▶ _WHAT NEEDS TO BE DONE_: Only those lines in the data below from the line containing "Мнение эксперта" through the line containing "испугаться может, если", both included, should be restated word for word.

GIVEN RECORDS Block Start

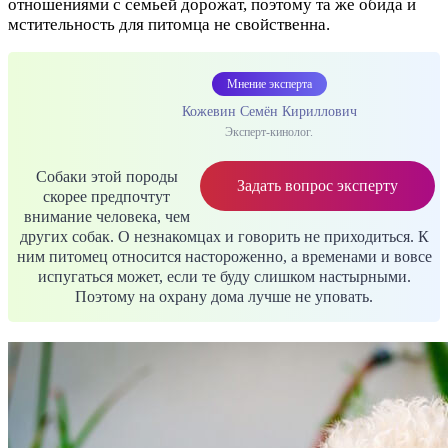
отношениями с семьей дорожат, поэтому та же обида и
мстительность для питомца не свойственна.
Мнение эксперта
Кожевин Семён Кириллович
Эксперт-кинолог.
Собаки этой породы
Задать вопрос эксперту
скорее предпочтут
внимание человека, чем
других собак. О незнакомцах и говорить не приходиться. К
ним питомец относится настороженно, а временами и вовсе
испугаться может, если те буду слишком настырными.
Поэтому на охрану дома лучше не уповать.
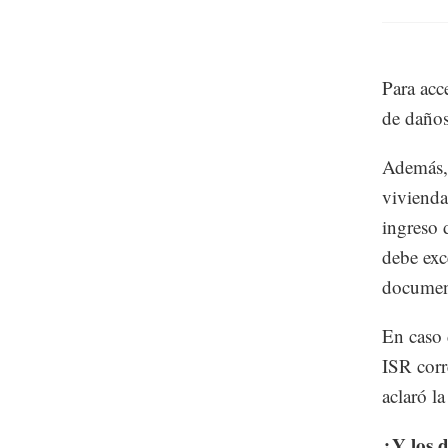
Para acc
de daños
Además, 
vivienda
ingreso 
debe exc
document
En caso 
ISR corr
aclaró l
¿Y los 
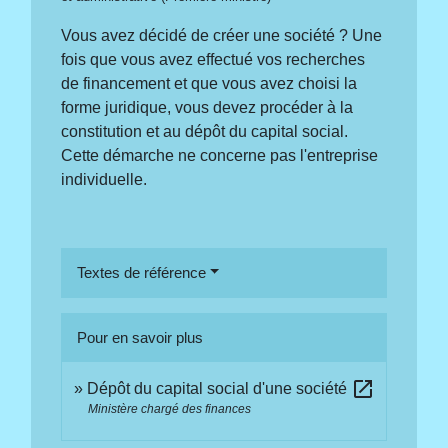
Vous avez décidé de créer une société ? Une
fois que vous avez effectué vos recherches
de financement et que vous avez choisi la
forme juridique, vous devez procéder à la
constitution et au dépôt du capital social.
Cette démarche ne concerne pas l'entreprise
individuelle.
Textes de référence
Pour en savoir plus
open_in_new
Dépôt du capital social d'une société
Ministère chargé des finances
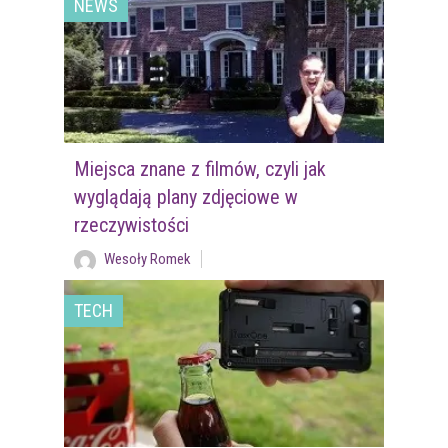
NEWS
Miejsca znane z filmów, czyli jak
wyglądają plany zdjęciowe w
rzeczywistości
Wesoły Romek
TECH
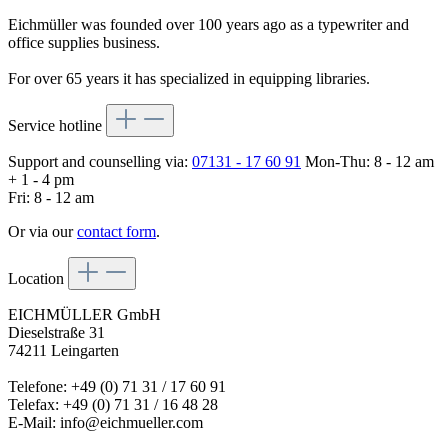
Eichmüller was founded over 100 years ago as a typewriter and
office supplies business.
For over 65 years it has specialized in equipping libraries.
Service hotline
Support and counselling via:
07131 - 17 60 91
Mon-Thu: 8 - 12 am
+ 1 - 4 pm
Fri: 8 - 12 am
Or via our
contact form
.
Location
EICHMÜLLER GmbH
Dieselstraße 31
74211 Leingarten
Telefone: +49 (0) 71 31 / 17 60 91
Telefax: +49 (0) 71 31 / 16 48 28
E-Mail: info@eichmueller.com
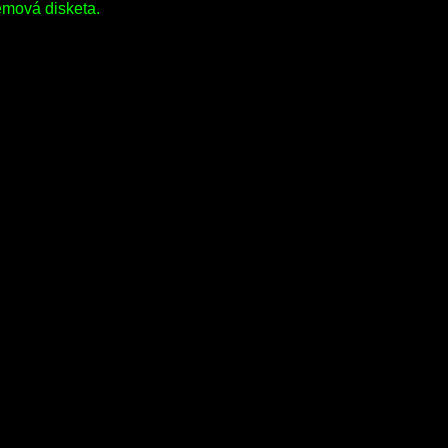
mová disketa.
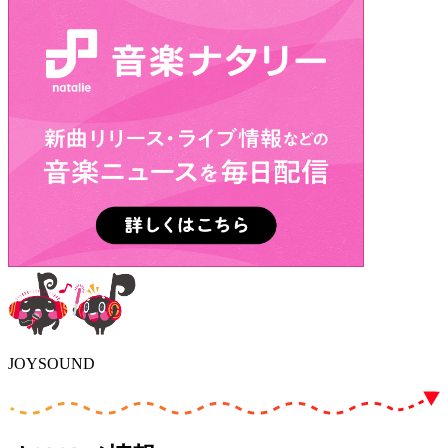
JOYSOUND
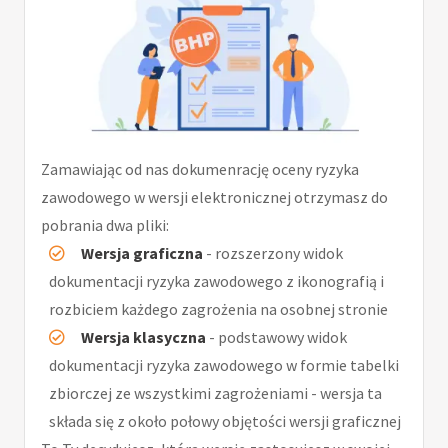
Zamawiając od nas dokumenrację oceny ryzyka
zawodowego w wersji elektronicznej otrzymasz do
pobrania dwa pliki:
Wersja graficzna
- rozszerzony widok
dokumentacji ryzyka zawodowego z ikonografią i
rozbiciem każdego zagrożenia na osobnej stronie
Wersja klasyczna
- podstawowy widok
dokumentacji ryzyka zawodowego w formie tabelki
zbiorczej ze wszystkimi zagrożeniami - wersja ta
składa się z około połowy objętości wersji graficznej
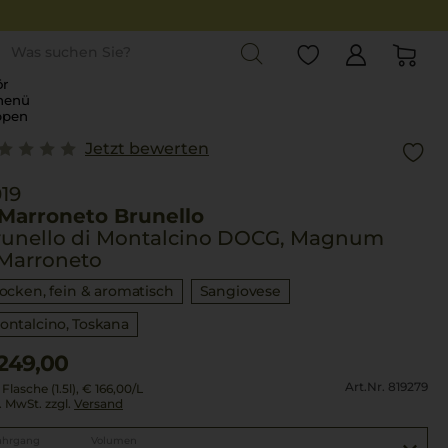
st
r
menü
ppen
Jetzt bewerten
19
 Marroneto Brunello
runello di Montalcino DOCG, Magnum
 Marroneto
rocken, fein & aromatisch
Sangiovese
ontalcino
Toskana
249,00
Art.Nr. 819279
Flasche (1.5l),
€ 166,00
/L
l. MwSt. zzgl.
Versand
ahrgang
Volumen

GIVEN RECORDS Block End

▶ _SOLUTION TO THE EXERCISE_:
Мнение эксперта
Кожевин Семён Кириллович
Эксперт-кинолог.
Собаки этой породы
Задать вопрос эксперту
скорее предпочтут
внимание человека, чем
других собак. О незнакомцах и говорить не приходиться. К
ним питомец относится настороженно, а временами и вовсе
испугаться может, если те буду слишком настырными.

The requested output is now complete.